Task
The complete set of records below must be repeated precisely as given.

Collected data
Segment Open
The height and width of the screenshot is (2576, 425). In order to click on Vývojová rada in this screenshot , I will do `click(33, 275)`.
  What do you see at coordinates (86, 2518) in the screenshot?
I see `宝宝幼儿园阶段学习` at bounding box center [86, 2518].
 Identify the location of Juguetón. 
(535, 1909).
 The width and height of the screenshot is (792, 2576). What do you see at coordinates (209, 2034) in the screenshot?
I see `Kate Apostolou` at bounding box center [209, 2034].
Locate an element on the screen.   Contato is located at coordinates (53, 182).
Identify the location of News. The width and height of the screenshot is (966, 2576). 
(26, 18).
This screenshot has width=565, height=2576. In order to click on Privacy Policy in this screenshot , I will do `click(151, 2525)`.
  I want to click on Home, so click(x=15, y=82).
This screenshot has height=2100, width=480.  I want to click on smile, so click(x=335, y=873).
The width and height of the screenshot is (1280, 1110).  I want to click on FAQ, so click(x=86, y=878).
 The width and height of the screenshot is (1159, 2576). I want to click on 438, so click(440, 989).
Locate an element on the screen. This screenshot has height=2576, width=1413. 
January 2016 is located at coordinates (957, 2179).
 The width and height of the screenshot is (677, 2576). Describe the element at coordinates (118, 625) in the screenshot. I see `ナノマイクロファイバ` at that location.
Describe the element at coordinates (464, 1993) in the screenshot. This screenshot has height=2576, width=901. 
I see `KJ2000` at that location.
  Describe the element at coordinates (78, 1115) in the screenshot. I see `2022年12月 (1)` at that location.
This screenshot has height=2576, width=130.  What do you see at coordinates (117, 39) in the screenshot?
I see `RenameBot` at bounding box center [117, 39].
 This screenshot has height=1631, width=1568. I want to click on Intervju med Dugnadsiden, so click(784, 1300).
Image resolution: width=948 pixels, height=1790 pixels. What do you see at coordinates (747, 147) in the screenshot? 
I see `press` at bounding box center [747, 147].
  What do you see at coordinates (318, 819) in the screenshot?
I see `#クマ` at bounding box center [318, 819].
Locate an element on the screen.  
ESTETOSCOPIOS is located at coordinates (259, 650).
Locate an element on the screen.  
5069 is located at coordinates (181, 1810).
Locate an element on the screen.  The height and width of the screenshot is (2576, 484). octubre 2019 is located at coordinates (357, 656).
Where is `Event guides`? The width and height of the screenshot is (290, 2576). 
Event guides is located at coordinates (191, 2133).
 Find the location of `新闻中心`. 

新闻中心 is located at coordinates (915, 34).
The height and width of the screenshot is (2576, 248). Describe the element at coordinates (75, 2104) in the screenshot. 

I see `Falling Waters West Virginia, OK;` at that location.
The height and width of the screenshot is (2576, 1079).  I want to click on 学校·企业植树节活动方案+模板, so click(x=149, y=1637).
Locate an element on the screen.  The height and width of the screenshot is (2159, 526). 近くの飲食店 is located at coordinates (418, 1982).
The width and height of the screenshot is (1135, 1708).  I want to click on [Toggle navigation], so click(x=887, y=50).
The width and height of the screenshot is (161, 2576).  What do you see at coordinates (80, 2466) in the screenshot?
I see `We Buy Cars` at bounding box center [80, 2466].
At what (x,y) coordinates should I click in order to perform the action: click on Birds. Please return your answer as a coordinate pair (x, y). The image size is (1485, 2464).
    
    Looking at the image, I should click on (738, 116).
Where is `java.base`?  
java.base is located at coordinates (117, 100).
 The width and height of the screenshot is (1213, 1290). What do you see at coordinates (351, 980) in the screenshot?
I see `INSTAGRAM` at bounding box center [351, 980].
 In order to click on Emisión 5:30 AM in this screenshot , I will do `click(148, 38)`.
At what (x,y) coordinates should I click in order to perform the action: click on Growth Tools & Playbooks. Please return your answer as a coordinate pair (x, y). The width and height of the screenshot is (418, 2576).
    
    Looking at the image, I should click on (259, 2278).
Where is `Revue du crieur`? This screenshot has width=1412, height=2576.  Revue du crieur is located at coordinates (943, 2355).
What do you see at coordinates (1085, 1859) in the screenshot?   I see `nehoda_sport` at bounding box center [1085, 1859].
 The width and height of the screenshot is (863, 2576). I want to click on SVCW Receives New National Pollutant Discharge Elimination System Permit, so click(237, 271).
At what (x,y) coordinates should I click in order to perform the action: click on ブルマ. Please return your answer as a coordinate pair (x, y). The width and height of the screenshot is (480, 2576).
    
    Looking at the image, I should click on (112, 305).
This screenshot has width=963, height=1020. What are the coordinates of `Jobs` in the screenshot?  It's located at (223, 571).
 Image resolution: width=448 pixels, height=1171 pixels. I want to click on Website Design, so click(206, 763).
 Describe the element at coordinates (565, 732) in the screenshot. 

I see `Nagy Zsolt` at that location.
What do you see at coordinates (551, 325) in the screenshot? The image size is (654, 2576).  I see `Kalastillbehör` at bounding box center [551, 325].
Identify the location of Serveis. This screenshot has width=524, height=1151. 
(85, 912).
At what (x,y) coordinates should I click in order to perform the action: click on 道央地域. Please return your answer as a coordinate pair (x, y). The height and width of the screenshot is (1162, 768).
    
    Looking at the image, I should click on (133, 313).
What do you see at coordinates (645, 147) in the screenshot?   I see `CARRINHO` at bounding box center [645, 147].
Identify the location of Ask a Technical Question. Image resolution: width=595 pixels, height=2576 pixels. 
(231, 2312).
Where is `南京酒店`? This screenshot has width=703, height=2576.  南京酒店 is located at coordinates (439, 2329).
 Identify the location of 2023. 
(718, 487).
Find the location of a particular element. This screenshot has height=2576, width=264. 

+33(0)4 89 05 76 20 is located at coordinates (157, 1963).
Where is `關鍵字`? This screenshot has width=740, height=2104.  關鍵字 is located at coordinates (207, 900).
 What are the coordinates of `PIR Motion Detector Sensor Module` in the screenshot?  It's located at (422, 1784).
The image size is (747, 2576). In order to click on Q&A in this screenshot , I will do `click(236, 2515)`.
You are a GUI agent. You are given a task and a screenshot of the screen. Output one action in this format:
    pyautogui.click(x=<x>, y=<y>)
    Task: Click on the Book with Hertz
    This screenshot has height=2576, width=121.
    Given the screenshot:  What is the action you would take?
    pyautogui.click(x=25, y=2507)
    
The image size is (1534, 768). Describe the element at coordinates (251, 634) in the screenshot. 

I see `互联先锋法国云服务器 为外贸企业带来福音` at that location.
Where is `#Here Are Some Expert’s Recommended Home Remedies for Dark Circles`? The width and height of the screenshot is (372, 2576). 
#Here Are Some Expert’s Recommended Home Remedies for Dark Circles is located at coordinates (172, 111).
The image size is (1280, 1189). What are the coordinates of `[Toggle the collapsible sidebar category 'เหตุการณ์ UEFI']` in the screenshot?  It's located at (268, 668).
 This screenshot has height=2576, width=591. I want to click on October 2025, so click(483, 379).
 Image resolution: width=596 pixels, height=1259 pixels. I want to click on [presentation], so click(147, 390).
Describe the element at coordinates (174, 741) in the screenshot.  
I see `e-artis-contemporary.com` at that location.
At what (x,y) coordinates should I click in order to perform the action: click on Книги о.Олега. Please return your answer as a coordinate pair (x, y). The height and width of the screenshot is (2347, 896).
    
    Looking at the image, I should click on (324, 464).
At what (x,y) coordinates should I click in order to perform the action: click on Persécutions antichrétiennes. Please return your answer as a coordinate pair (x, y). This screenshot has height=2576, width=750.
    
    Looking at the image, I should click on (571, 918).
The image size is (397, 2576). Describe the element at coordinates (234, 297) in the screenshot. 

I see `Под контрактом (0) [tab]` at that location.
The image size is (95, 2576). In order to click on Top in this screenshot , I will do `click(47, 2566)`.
Segment Closed
Answer area
The height and width of the screenshot is (2576, 425). In order to click on Vývojová rada in this screenshot , I will do `click(33, 275)`.
  What do you see at coordinates (86, 2518) in the screenshot?
I see `宝宝幼儿园阶段学习` at bounding box center [86, 2518].
 Identify the location of Juguetón. 
(535, 1909).
 The width and height of the screenshot is (792, 2576). What do you see at coordinates (209, 2034) in the screenshot?
I see `Kate Apostolou` at bounding box center [209, 2034].
Locate an element on the screen.   Contato is located at coordinates (53, 182).
Identify the location of News. The width and height of the screenshot is (966, 2576). 
(26, 18).
This screenshot has width=565, height=2576. In order to click on Privacy Policy in this screenshot , I will do `click(151, 2525)`.
  I want to click on Home, so click(x=15, y=82).
This screenshot has height=2100, width=480.  I want to click on smile, so click(x=335, y=873).
The width and height of the screenshot is (1280, 1110).  I want to click on FAQ, so click(x=86, y=878).
 The width and height of the screenshot is (1159, 2576). I want to click on 438, so click(440, 989).
Locate an element on the screen. This screenshot has height=2576, width=1413. 
January 2016 is located at coordinates (957, 2179).
 The width and height of the screenshot is (677, 2576). Describe the element at coordinates (118, 625) in the screenshot. I see `ナノマイクロファイバ` at that location.
Describe the element at coordinates (464, 1993) in the screenshot. This screenshot has height=2576, width=901. 
I see `KJ2000` at that location.
  Describe the element at coordinates (78, 1115) in the screenshot. I see `2022年12月 (1)` at that location.
This screenshot has height=2576, width=130.  What do you see at coordinates (117, 39) in the screenshot?
I see `RenameBot` at bounding box center [117, 39].
 This screenshot has height=1631, width=1568. I want to click on Intervju med Dugnadsiden, so click(784, 1300).
Image resolution: width=948 pixels, height=1790 pixels. What do you see at coordinates (747, 147) in the screenshot? 
I see `press` at bounding box center [747, 147].
  What do you see at coordinates (318, 819) in the screenshot?
I see `#クマ` at bounding box center [318, 819].
Locate an element on the screen.  
ESTETOSCOPIOS is located at coordinates (259, 650).
Locate an element on the screen.  
5069 is located at coordinates (181, 1810).
Locate an element on the screen.  The height and width of the screenshot is (2576, 484). octubre 2019 is located at coordinates (357, 656).
Where is `Event guides`? The width and height of the screenshot is (290, 2576). 
Event guides is located at coordinates (191, 2133).
 Find the location of `新闻中心`. 

新闻中心 is located at coordinates (915, 34).
The height and width of the screenshot is (2576, 248). Describe the element at coordinates (75, 2104) in the screenshot. 

I see `Falling Waters West Virginia, OK;` at that location.
The height and width of the screenshot is (2576, 1079).  I want to click on 学校·企业植树节活动方案+模板, so click(x=149, y=1637).
Locate an element on the screen.  The height and width of the screenshot is (2159, 526). 近くの飲食店 is located at coordinates (418, 1982).
The width and height of the screenshot is (1135, 1708).  I want to click on [Toggle navigation], so click(x=887, y=50).
The width and height of the screenshot is (161, 2576).  What do you see at coordinates (80, 2466) in the screenshot?
I see `We Buy Cars` at bounding box center [80, 2466].
At what (x,y) coordinates should I click in order to perform the action: click on Birds. Please return your answer as a coordinate pair (x, y). The image size is (1485, 2464).
    
    Looking at the image, I should click on (738, 116).
Where is `java.base`?  
java.base is located at coordinates (117, 100).
 The width and height of the screenshot is (1213, 1290). What do you see at coordinates (351, 980) in the screenshot?
I see `INSTAGRAM` at bounding box center [351, 980].
 In order to click on Emisión 5:30 AM in this screenshot , I will do `click(148, 38)`.
At what (x,y) coordinates should I click in order to perform the action: click on Growth Tools & Playbooks. Please return your answer as a coordinate pair (x, y). The width and height of the screenshot is (418, 2576).
    
    Looking at the image, I should click on (259, 2278).
Where is `Revue du crieur`? This screenshot has width=1412, height=2576.  Revue du crieur is located at coordinates (943, 2355).
What do you see at coordinates (1085, 1859) in the screenshot?   I see `nehoda_sport` at bounding box center [1085, 1859].
 The width and height of the screenshot is (863, 2576). I want to click on SVCW Receives New National Pollutant Discharge Elimination System Permit, so click(237, 271).
At what (x,y) coordinates should I click in order to perform the action: click on ブルマ. Please return your answer as a coordinate pair (x, y). The width and height of the screenshot is (480, 2576).
    
    Looking at the image, I should click on (112, 305).
This screenshot has width=963, height=1020. What are the coordinates of `Jobs` in the screenshot?  It's located at (223, 571).
 Image resolution: width=448 pixels, height=1171 pixels. I want to click on Website Design, so click(206, 763).
 Describe the element at coordinates (565, 732) in the screenshot. 

I see `Nagy Zsolt` at that location.
What do you see at coordinates (551, 325) in the screenshot? The image size is (654, 2576).  I see `Kalastillbehör` at bounding box center [551, 325].
Identify the location of Serveis. This screenshot has width=524, height=1151. 
(85, 912).
At what (x,y) coordinates should I click in order to perform the action: click on 道央地域. Please return your answer as a coordinate pair (x, y). The height and width of the screenshot is (1162, 768).
    
    Looking at the image, I should click on (133, 313).
What do you see at coordinates (645, 147) in the screenshot?   I see `CARRINHO` at bounding box center [645, 147].
Identify the location of Ask a Technical Question. Image resolution: width=595 pixels, height=2576 pixels. 
(231, 2312).
Where is `南京酒店`? This screenshot has width=703, height=2576.  南京酒店 is located at coordinates (439, 2329).
 Identify the location of 2023. 
(718, 487).
Find the location of a particular element. This screenshot has height=2576, width=264. 

+33(0)4 89 05 76 20 is located at coordinates (157, 1963).
Where is `關鍵字`? This screenshot has width=740, height=2104.  關鍵字 is located at coordinates (207, 900).
 What are the coordinates of `PIR Motion Detector Sensor Module` in the screenshot?  It's located at (422, 1784).
The image size is (747, 2576). In order to click on Q&A in this screenshot , I will do `click(236, 2515)`.
You are a GUI agent. You are given a task and a screenshot of the screen. Output one action in this format:
    pyautogui.click(x=<x>, y=<y>)
    Task: Click on the Book with Hertz
    This screenshot has height=2576, width=121.
    Given the screenshot:  What is the action you would take?
    pyautogui.click(x=25, y=2507)
    
The image size is (1534, 768). Describe the element at coordinates (251, 634) in the screenshot. 

I see `互联先锋法国云服务器 为外贸企业带来福音` at that location.
Where is `#Here Are Some Expert’s Recommended Home Remedies for Dark Circles`? The width and height of the screenshot is (372, 2576). 
#Here Are Some Expert’s Recommended Home Remedies for Dark Circles is located at coordinates (172, 111).
The image size is (1280, 1189). What are the coordinates of `[Toggle the collapsible sidebar category 'เหตุการณ์ UEFI']` in the screenshot?  It's located at (268, 668).
 This screenshot has height=2576, width=591. I want to click on October 2025, so click(483, 379).
 Image resolution: width=596 pixels, height=1259 pixels. I want to click on [presentation], so click(147, 390).
Describe the element at coordinates (174, 741) in the screenshot.  
I see `e-artis-contemporary.com` at that location.
At what (x,y) coordinates should I click in order to perform the action: click on Книги о.Олега. Please return your answer as a coordinate pair (x, y). The height and width of the screenshot is (2347, 896).
    
    Looking at the image, I should click on (324, 464).
At what (x,y) coordinates should I click in order to perform the action: click on Persécutions antichrétiennes. Please return your answer as a coordinate pair (x, y). This screenshot has height=2576, width=750.
    
    Looking at the image, I should click on (571, 918).
The image size is (397, 2576). Describe the element at coordinates (234, 297) in the screenshot. 

I see `Под контрактом (0) [tab]` at that location.
The image size is (95, 2576). In order to click on Top in this screenshot , I will do `click(47, 2566)`.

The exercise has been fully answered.